In Dilijan we enjoyed the cool forest air and stayed in a friendly guesthouse with delicious food and where Ioan’s bike mending skills were called upon. Grandad christened him the ‘Master’ and his grandson seemed happy enough with the job done (although probably slightly miffed that we left him to mend his own puncture, but you got to learn sometime kid!)
At Lake Sevan we finally got to swim in crystal clear water, this has been a constant thirst of mine during this journey. The rivers we have encountered have either been filthy or raging torrents. Our refreshing dip was followed by a warming shot of world-renowned Armenian Cognac offered to us by a couple of barrel bellied bathers.
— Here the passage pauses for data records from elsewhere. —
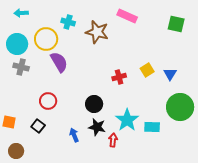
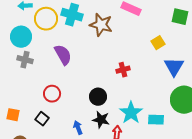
cyan cross: (68, 22) -> (72, 15), size x1.5
yellow circle: (46, 39) -> (46, 19), moved
yellow square: (147, 70) -> (158, 43), moved
blue triangle: (170, 74) -> (174, 67), size x1.5

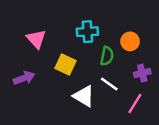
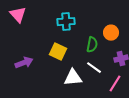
cyan cross: (87, 32) -> (66, 22), moved
pink triangle: (36, 39) -> (18, 15), moved
white triangle: (84, 96) -> (73, 78), turned -36

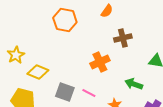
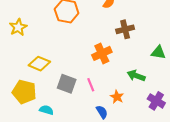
yellow star: (16, 55) -> (18, 27), moved
pink line: (89, 93) -> (91, 85), turned 40

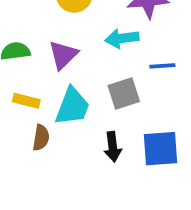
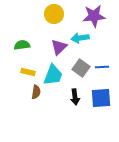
purple triangle: (63, 55) -> (59, 47), moved
blue line: (162, 66) -> (102, 67), moved
gray square: (124, 93) -> (81, 68), turned -36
That night we camped beneath the iconic Armenian Writer’s Union guesthouse, which has now rather unsanctamoniously been reclaimed as a nightclub (we didn’t know this when we set up camp, so another sleepless night!) Now I don’t think for a second that the Union didn’t see it’s fare share of hedonism during the heydays, I just think the revellers probably had a more refined taste in both music and stimulant.
Leaving the busy main road between Sevan and Yerevan we found a recently harvested field, where we could finally have a restful night under the stars. One of the pleasures of this journey has been watching, feeling and tasting the season change from spring to late summer. We cooked our dinner tired but happy, watching the distant plumes of smoke from the burning fields of stubble hang in the air as the sun sank behind Mt. Aragats. We’ve finally found our rhythm.
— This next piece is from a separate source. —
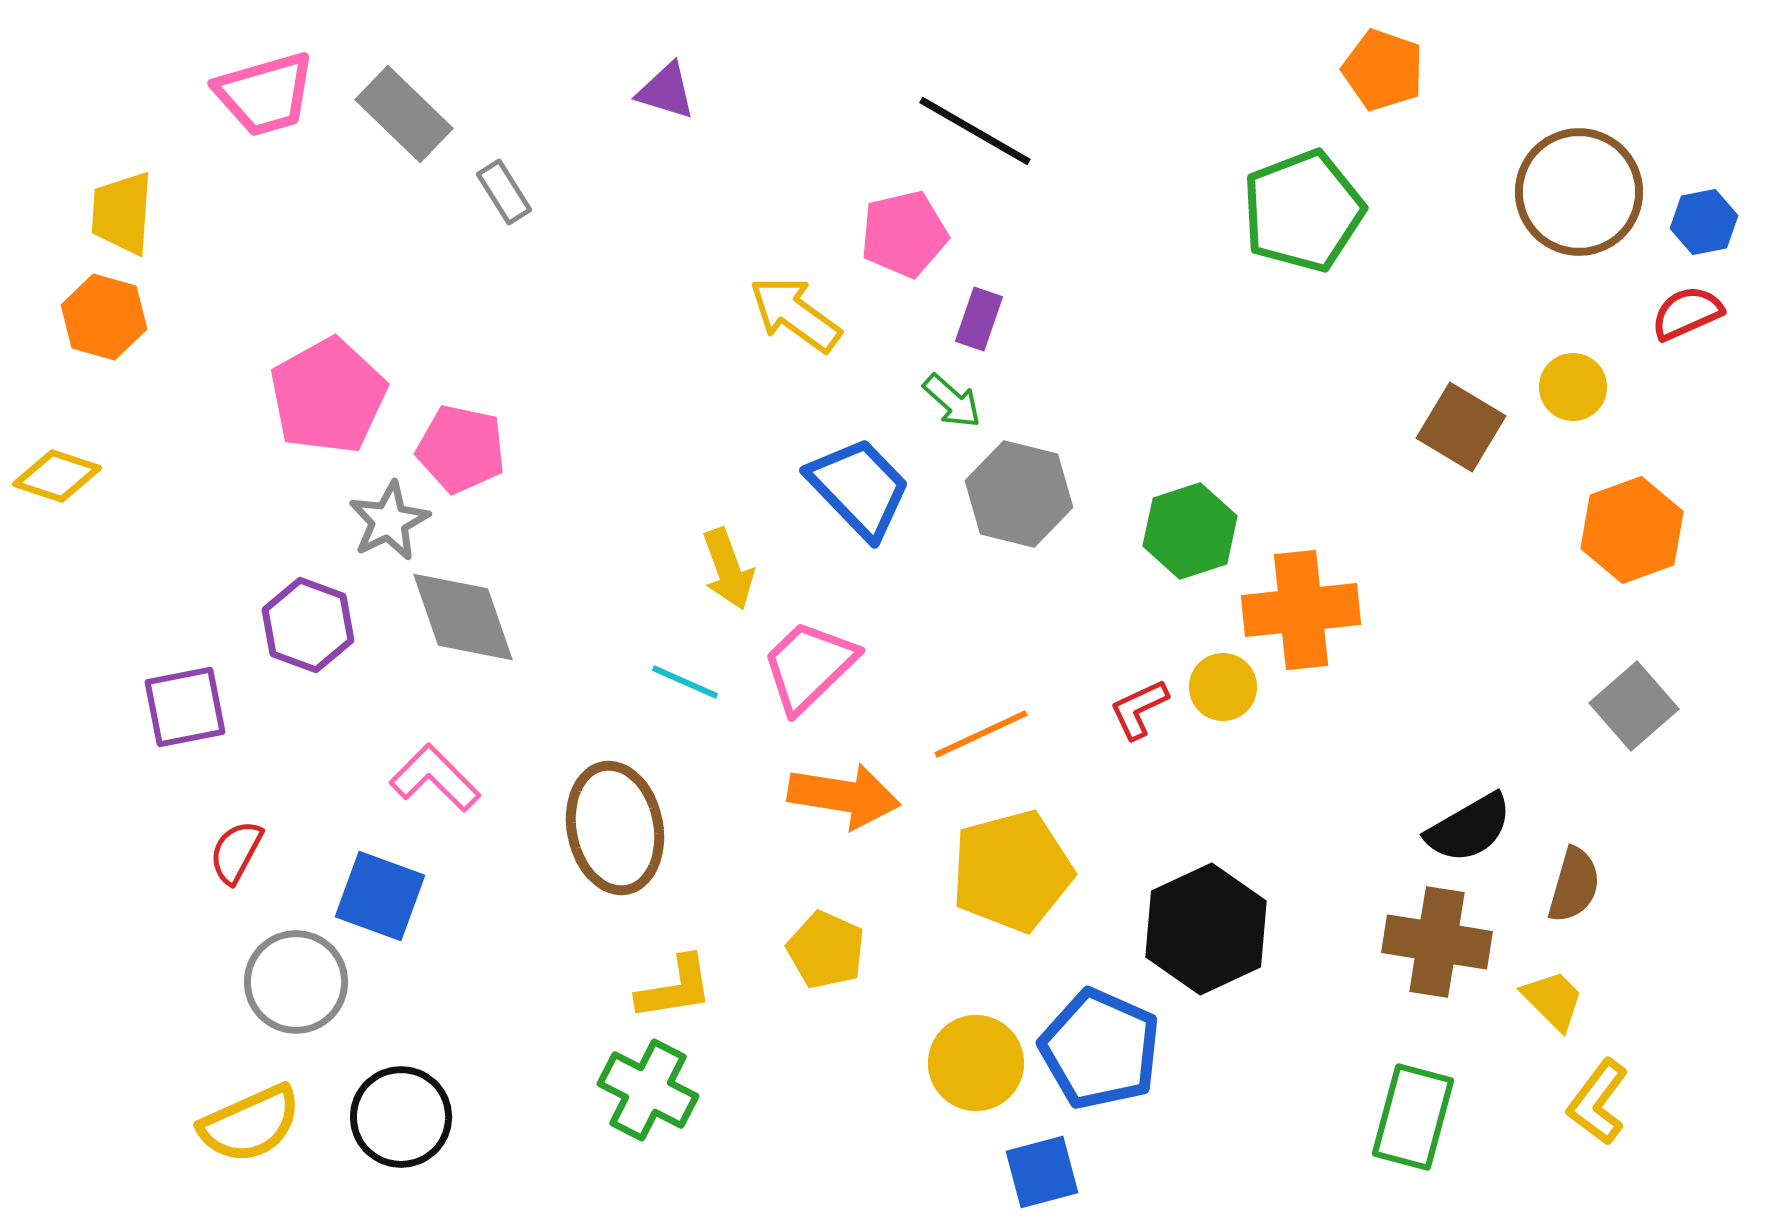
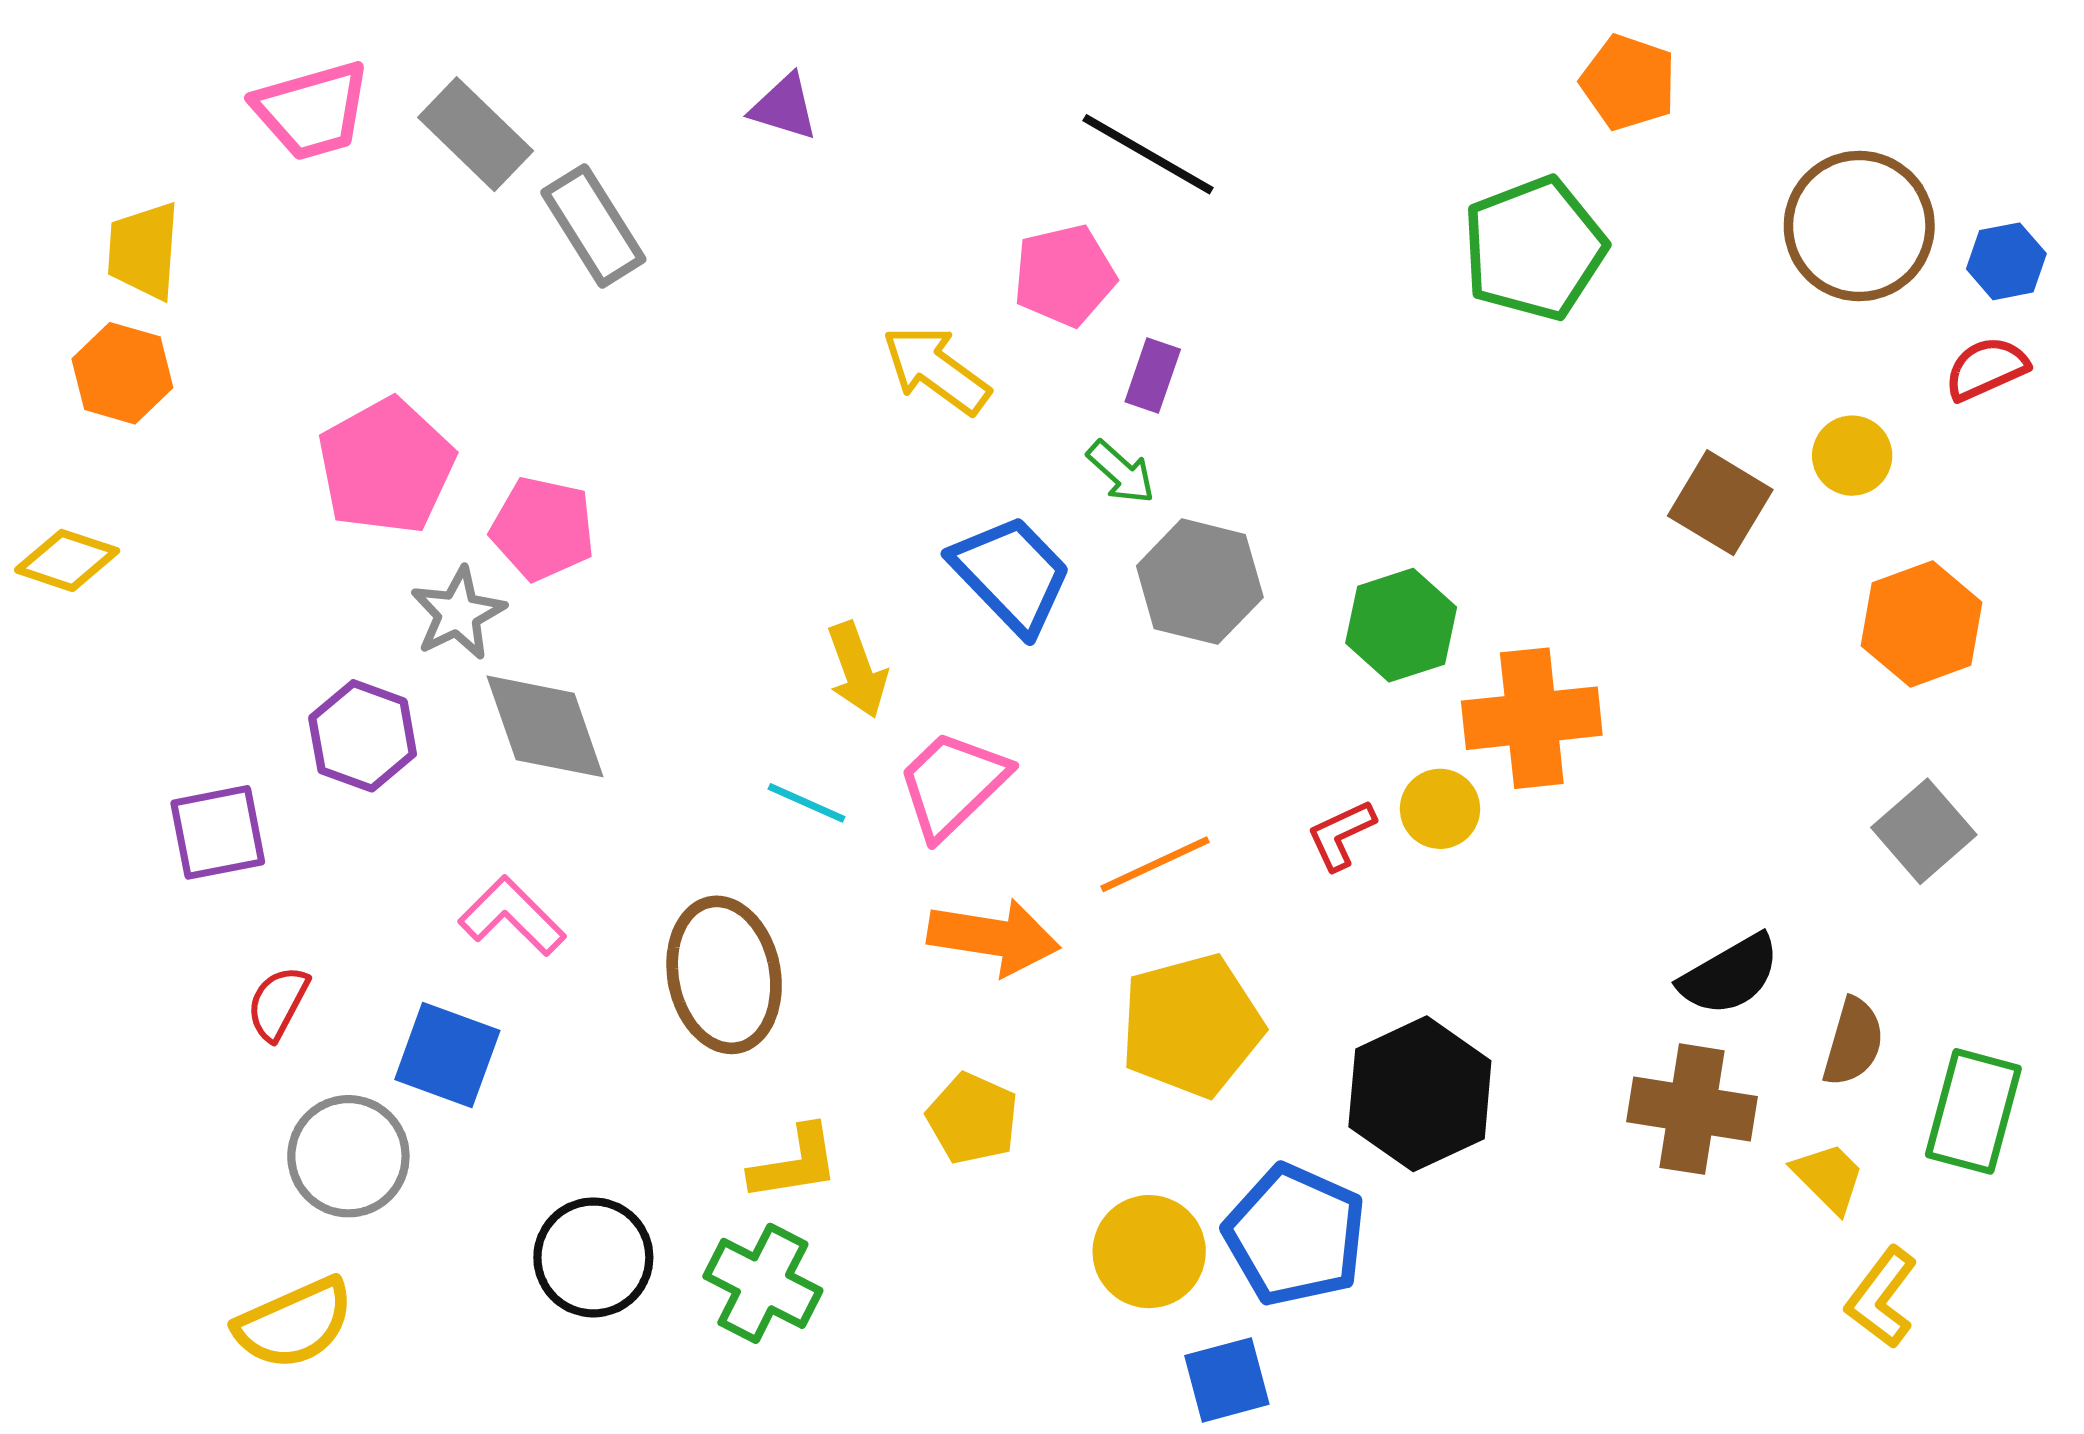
gray rectangle: (504, 192) -> (593, 226), size x1.6
black circle: (401, 1117) -> (593, 1257), moved
green rectangle: (1413, 1117) -> (1973, 1111), moved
We dropped into Yerevan past deserted Soviet factories and hillsides where the city’s rubbish tips smoldered. Tbilisi and Yerevan are the only cities I’ve been in for a while where I’ve seen no recycling facilities. In Yerevan in particular, the stark contrast between the show of wealth (real, borrowed or make believe, it matters not) and the fixation on personal appearance, sitting alongside an apparent blind-spot when it came to the environment, left me underwhelmed. Strong perfumes, high heels and thick make up were the overwhelming impression, but there were pockets of resistance and I think if we’d been prepared to give it more of a chance we may have been surprised by what we found. Instead our minds were focused on our next goal = India. It was a time for life administration – securing visas, booking flights, finding bike boxes, packing up and jettisoning excess weight! We also had the pleasure of popping into the Romanian embassy to pick up a package of bike bits that we’d failed to find on the road. It was a treat for Ioan to speak his mother-tongue and a reminder of just how warm, welcoming and accommodating Romanians are. Multumim baieti pentru ajutorul acordat!
So sorry Armenia that we didn’t explore you further, that we didn’t get a chance to visit your pagan sites, to climb your mountains and loose ourselves in your secret valleys, or touch your dragon stones. But one day maybe, just maybe we will return.
Stone masons at work. Yerevan is a pink city, with buildings made from pink volcanic rock.